*Exercise goal:* The entries that follow must be written out exactly, without any of the pictures they contain.

[Stored data entries]
---+---

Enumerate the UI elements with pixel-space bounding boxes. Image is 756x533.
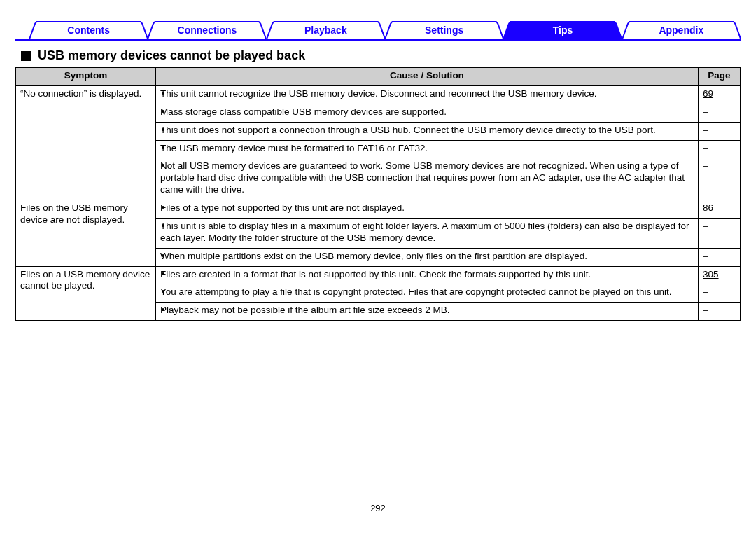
cause-cell: Files of a type not supported by this un… [156,200,699,219]
page-dash: – [703,305,708,315]
tab-label: Connections [178,25,237,36]
cause-text: Not all USB memory devices are guarantee… [160,160,685,195]
cause-text: Mass storage class compatible USB memory… [160,106,447,117]
tab-label: Contents [67,25,110,36]
page-link[interactable]: 86 [703,202,713,213]
cause-cell: When multiple partitions exist on the US… [156,248,699,266]
section-heading-row: USB memory devices cannot be played back [21,48,741,63]
cause-cell: Mass storage class compatible USB memory… [156,104,699,122]
page-dash: – [703,221,708,231]
page-dash: – [703,286,708,297]
col-header-page: Page [699,68,741,86]
page-dash: – [703,125,708,135]
tab-appendix[interactable]: Appendix [622,21,741,39]
cause-cell: Playback may not be possible if the albu… [156,303,699,321]
table-row: “No connection” is displayed.This unit c… [16,85,741,104]
bullet-icon [162,254,164,257]
symptom-cell: Files on the USB memory device are not d… [16,200,156,267]
page: ContentsConnectionsPlaybackSettingsTipsA… [0,0,756,527]
cause-cell: This unit cannot recognize the USB memor… [156,85,699,104]
cause-cell: You are attempting to play a file that i… [156,284,699,303]
page-cell: – [699,218,741,248]
page-dash: – [703,143,708,153]
page-dash: – [703,106,708,117]
bullet-icon [162,146,164,149]
cause-text: You are attempting to play a file that i… [160,286,671,297]
cause-cell: This unit is able to display files in a … [156,218,699,248]
cause-cell: Files are created in a format that is no… [156,266,699,284]
page-cell[interactable]: 305 [699,266,741,284]
bullet-icon [162,110,164,113]
page-number: 292 [15,503,741,513]
cause-text: Playback may not be possible if the albu… [160,305,449,315]
section-heading: USB memory devices cannot be played back [38,48,305,63]
symptom-cell: “No connection” is displayed. [16,85,156,200]
bullet-icon [162,224,164,227]
page-dash: – [703,160,708,171]
tab-settings[interactable]: Settings [385,21,503,39]
page-link[interactable]: 69 [703,88,713,99]
page-cell: – [699,303,741,321]
cause-text: When multiple partitions exist on the US… [160,251,587,261]
bullet-icon [162,92,164,95]
tab-contents[interactable]: Contents [29,21,148,39]
tab-label: Playback [304,25,347,36]
symptom-cell: Files on a USB memory device cannot be p… [16,266,156,321]
cause-text: Files are created in a format that is no… [160,269,591,279]
table-row: Files on the USB memory device are not d… [16,200,741,219]
page-cell: – [699,140,741,158]
col-header-cause: Cause / Solution [156,68,699,86]
page-cell: – [699,158,741,200]
page-cell: – [699,104,741,122]
cause-text: This unit does not support a connection … [160,125,656,135]
bullet-icon [162,272,164,275]
tab-bar: ContentsConnectionsPlaybackSettingsTipsA… [15,21,741,41]
tab-label: Tips [553,25,573,36]
page-cell: – [699,122,741,140]
tab-label: Settings [425,25,463,36]
tab-connections[interactable]: Connections [148,21,266,39]
page-dash: – [703,251,708,261]
troubleshoot-table: Symptom Cause / Solution Page “No connec… [15,67,741,321]
cause-text: The USB memory device must be formatted … [160,143,428,153]
bullet-icon [162,206,164,209]
tab-tips[interactable]: Tips [503,21,622,39]
cause-cell: Not all USB memory devices are guarantee… [156,158,699,200]
square-bullet-icon [21,51,31,61]
cause-text: This unit cannot recognize the USB memor… [160,88,597,99]
tab-list: ContentsConnectionsPlaybackSettingsTipsA… [15,21,741,39]
table-row: Files on a USB memory device cannot be p… [16,266,741,284]
cause-text: This unit is able to display files in a … [160,221,690,243]
page-cell[interactable]: 69 [699,85,741,104]
page-cell[interactable]: 86 [699,200,741,219]
page-cell: – [699,248,741,266]
bullet-icon [162,128,164,131]
page-cell: – [699,284,741,303]
cause-cell: The USB memory device must be formatted … [156,140,699,158]
cause-cell: This unit does not support a connection … [156,122,699,140]
col-header-symptom: Symptom [16,68,156,86]
cause-text: Files of a type not supported by this un… [160,202,405,213]
page-link[interactable]: 305 [703,269,719,279]
tab-playback[interactable]: Playback [267,21,385,39]
tab-label: Appendix [659,25,704,36]
table-header-row: Symptom Cause / Solution Page [16,68,741,86]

---+---

*Answer box:*
Enumerate the UI elements with pixel-space bounding boxes. Image is 756x533.
cause-cell: Files of a type not supported by this un… [156,200,699,219]
page-dash: – [703,305,708,315]
tab-label: Connections [178,25,237,36]
cause-text: Not all USB memory devices are guarantee… [160,160,685,195]
cause-text: Mass storage class compatible USB memory… [160,106,447,117]
tab-label: Contents [67,25,110,36]
page-link[interactable]: 86 [703,202,713,213]
cause-cell: When multiple partitions exist on the US… [156,248,699,266]
section-heading-row: USB memory devices cannot be played back [21,48,741,63]
cause-cell: Mass storage class compatible USB memory… [156,104,699,122]
page-dash: – [703,221,708,231]
page-dash: – [703,286,708,297]
col-header-page: Page [699,68,741,86]
page-dash: – [703,125,708,135]
tab-appendix[interactable]: Appendix [622,21,741,39]
cause-cell: Playback may not be possible if the albu… [156,303,699,321]
table-row: “No connection” is displayed.This unit c… [16,85,741,104]
bullet-icon [162,254,164,257]
symptom-cell: Files on the USB memory device are not d… [16,200,156,267]
page: ContentsConnectionsPlaybackSettingsTipsA… [0,0,756,527]
cause-cell: This unit cannot recognize the USB memor… [156,85,699,104]
cause-cell: You are attempting to play a file that i… [156,284,699,303]
page-cell: – [699,218,741,248]
page-dash: – [703,143,708,153]
page-dash: – [703,106,708,117]
bullet-icon [162,146,164,149]
cause-text: You are attempting to play a file that i… [160,286,671,297]
cause-cell: This unit is able to display files in a … [156,218,699,248]
cause-cell: Files are created in a format that is no… [156,266,699,284]
page-cell[interactable]: 305 [699,266,741,284]
bullet-icon [162,110,164,113]
page-number: 292 [15,503,741,513]
cause-text: Playback may not be possible if the albu… [160,305,449,315]
section-heading: USB memory devices cannot be played back [38,48,305,63]
symptom-cell: “No connection” is displayed. [16,85,156,200]
bullet-icon [162,224,164,227]
page-dash: – [703,160,708,171]
tab-settings[interactable]: Settings [385,21,503,39]
page-link[interactable]: 69 [703,88,713,99]
page-cell: – [699,303,741,321]
cause-text: When multiple partitions exist on the US… [160,251,587,261]
bullet-icon [162,92,164,95]
tab-contents[interactable]: Contents [29,21,148,39]
tab-label: Playback [304,25,347,36]
symptom-cell: Files on a USB memory device cannot be p… [16,266,156,321]
cause-text: Files are created in a format that is no… [160,269,591,279]
table-row: Files on the USB memory device are not d… [16,200,741,219]
page-cell: – [699,140,741,158]
col-header-cause: Cause / Solution [156,68,699,86]
page-cell: – [699,158,741,200]
page-cell: – [699,104,741,122]
cause-text: This unit does not support a connection … [160,125,656,135]
bullet-icon [162,272,164,275]
tab-bar: ContentsConnectionsPlaybackSettingsTipsA… [15,21,741,41]
tab-label: Tips [553,25,573,36]
page-cell: – [699,122,741,140]
tab-label: Settings [425,25,463,36]
tab-connections[interactable]: Connections [148,21,266,39]
page-dash: – [703,251,708,261]
troubleshoot-table: Symptom Cause / Solution Page “No connec… [15,67,741,321]
cause-text: The USB memory device must be formatted … [160,143,428,153]
bullet-icon [162,206,164,209]
tab-tips[interactable]: Tips [503,21,622,39]
cause-cell: Not all USB memory devices are guarantee… [156,158,699,200]
square-bullet-icon [21,51,31,61]
cause-text: This unit cannot recognize the USB memor… [160,88,597,99]
tab-list: ContentsConnectionsPlaybackSettingsTipsA… [15,21,741,39]
table-row: Files on a USB memory device cannot be p… [16,266,741,284]
cause-text: This unit is able to display files in a … [160,221,690,243]
page-cell[interactable]: 69 [699,85,741,104]
page-cell[interactable]: 86 [699,200,741,219]
page-cell: – [699,248,741,266]
bullet-icon [162,128,164,131]
page-cell: – [699,284,741,303]
cause-cell: The USB memory device must be formatted … [156,140,699,158]
cause-cell: This unit does not support a connection … [156,122,699,140]
col-header-symptom: Symptom [16,68,156,86]
cause-text: Files of a type not supported by this un… [160,202,405,213]
page-link[interactable]: 305 [703,269,719,279]
tab-playback[interactable]: Playback [267,21,385,39]
tab-label: Appendix [659,25,704,36]
table-header-row: Symptom Cause / Solution Page [16,68,741,86]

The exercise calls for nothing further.